Em novo corte, no último dia 8, sexta-feira, cerca de 30 pessoas foram mandadas embora da Paulista. Bruno* conta que chegou na livraria para mais um dia de trabalho, quando foi chamado para reunião no Teatro Eva Herz, homenagem à fundadora da companhia, que começou o negócio em 1949. “Eu imaginei que ia acontecer alguma coisa. Disseram que íamos ser desligados. Isso foi às 10h. Ainda não esclareceram detalhes sobre a homologação”, conta ele, temendo que sua rescisão também seja parcelada. Como o restante, relata atrasos de mais de um ano no pagamento do FGTS.

Também mandada embora no dia 8, Giovana* conta que sua chefia requisitou sua chegada mais cedo na sexta-feira para a reunião. “Tinha equipe de limpeza, vendedor, pessoal de eventos.

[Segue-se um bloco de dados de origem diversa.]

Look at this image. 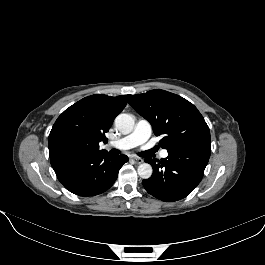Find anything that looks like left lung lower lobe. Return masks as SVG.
<instances>
[{
  "instance_id": "left-lung-lower-lobe-1",
  "label": "left lung lower lobe",
  "mask_w": 265,
  "mask_h": 265,
  "mask_svg": "<svg viewBox=\"0 0 265 265\" xmlns=\"http://www.w3.org/2000/svg\"><path fill=\"white\" fill-rule=\"evenodd\" d=\"M211 153V142H200L168 152L159 163L145 159L153 167V175L143 180L152 196L166 202L185 198L200 183Z\"/></svg>"
}]
</instances>
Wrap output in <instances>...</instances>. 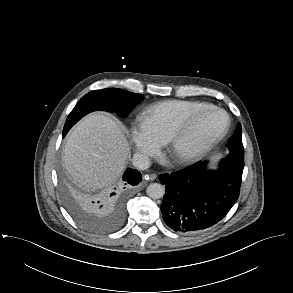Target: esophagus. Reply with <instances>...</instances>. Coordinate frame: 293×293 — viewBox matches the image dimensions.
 Instances as JSON below:
<instances>
[{
  "label": "esophagus",
  "instance_id": "obj_1",
  "mask_svg": "<svg viewBox=\"0 0 293 293\" xmlns=\"http://www.w3.org/2000/svg\"><path fill=\"white\" fill-rule=\"evenodd\" d=\"M144 178L146 179V180H155L156 178H157V175L156 174H146L145 176H144Z\"/></svg>",
  "mask_w": 293,
  "mask_h": 293
}]
</instances>
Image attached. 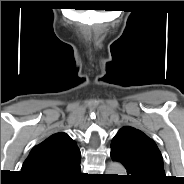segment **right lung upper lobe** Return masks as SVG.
<instances>
[{"instance_id":"1","label":"right lung upper lobe","mask_w":184,"mask_h":184,"mask_svg":"<svg viewBox=\"0 0 184 184\" xmlns=\"http://www.w3.org/2000/svg\"><path fill=\"white\" fill-rule=\"evenodd\" d=\"M80 150L76 142L66 133L51 135L35 146L22 166L29 180H54L80 161Z\"/></svg>"}]
</instances>
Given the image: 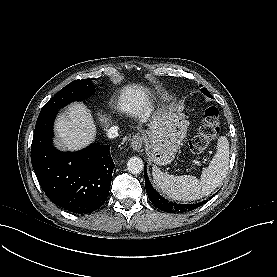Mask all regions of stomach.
<instances>
[{"mask_svg":"<svg viewBox=\"0 0 277 277\" xmlns=\"http://www.w3.org/2000/svg\"><path fill=\"white\" fill-rule=\"evenodd\" d=\"M187 134V121L175 106H162L142 131L149 158L157 165H167L176 156Z\"/></svg>","mask_w":277,"mask_h":277,"instance_id":"obj_1","label":"stomach"}]
</instances>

Todo mundo em uma tacada só. Uma loja que tinha 100 funcionários diminuiu pra cerca de 20. Antes da pandemia eram cerca de 40 vendedores, agora tinham uns 14”, afirma.

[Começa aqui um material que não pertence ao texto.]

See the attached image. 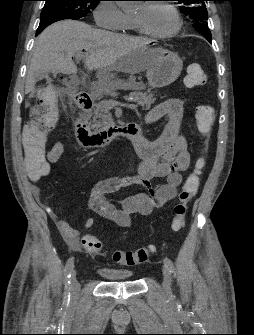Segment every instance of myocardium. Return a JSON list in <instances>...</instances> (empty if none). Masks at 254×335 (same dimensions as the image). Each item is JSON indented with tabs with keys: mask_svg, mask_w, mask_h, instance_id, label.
<instances>
[{
	"mask_svg": "<svg viewBox=\"0 0 254 335\" xmlns=\"http://www.w3.org/2000/svg\"><path fill=\"white\" fill-rule=\"evenodd\" d=\"M146 5H164L167 8H169L171 10V12L173 13L174 17H175V25L174 27L169 30L168 32L165 33H156V32H151L148 31L147 29H145L140 22H138L136 19H133L137 29L144 35H147L149 37L152 38H156V39H167V38H171L174 35H176L182 28V18L180 15L179 10L177 9V7L170 3V2H166V1H156L153 2L151 4H146Z\"/></svg>",
	"mask_w": 254,
	"mask_h": 335,
	"instance_id": "obj_1",
	"label": "myocardium"
}]
</instances>
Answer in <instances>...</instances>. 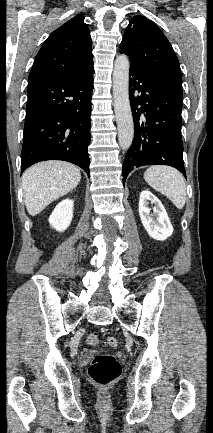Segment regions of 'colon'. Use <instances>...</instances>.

“A gente já esperava que isso fosse acontecer, de uma forma ou outra”, lamenta.

Leia abaixo o posicionamento completo da Livraria Cultura:

“As demissões foram consequência de uma adequação que tivemos que fazer devido a essa nova realidade. O Mercado migrou para o online e as vendas pela internet representam hoje, em média, 80% do total das vendas no Brasil. Isso não é apenas na LC, mas uma realidade para todo mercado de livros brasileiro.

Na nossa visão, as coisas só começarão a voltar ao normal a partir do segundo semestre, se tudo der certo com a vacinação.

Infelizmente, as demissões foram necessárias para nos adequarmos à nova realidade. Nesse contexto de crise, as rescisões estão sendo parceladas em acordo feito com sindicatos. Estamos pagando FGTS de maneira parcelada também, conforme previsto em lei. O parcelamento das rescisões tornou-se mandatório devido à queda de receita, que adveio com o fechamento compulsório das lojas e as restrições provocadas pela Covid-19.

Quanto aos relatos mencionados nas perguntas, a mim atribuídos, não correspondem à realidade e ao que consta são maldizeres antigos, que datam de 2019. Jamais disse isso, e qualquer fala parecida, se é que houve, deve ter sido tirada de contexto. Nossa conduta é e sempre foi pautada pelo respeito a todos. Há mais de 70 anos, a Cultura tem uma política de inclusão e diversidade. Entramos numa RJ há mais de 2 anos e 2020 era para ser um ano maravilhoso, mas veio a tragédia da pandemia. Se estamos vivos até hoje e começando o ano de 2021 com ótimas perspectivas de voltar ao lucro, isso só foi possível porque temos um time engajado, que veste a camisa da empresa  e que está realmente motivado. Não existiríamos hoje se não fossem as pessoas que trabalham na Cultura. Como CEO, mantenho uma política de portas abertas, transparência e disponibilidade para todas as pessoas. Obviamente que essa conduta por vezes nos expõe a ouvir inverdades, mas temos a certeza e a confiança de que estamos no caminho certo, seguindo nossos princípios mais fundamentais”.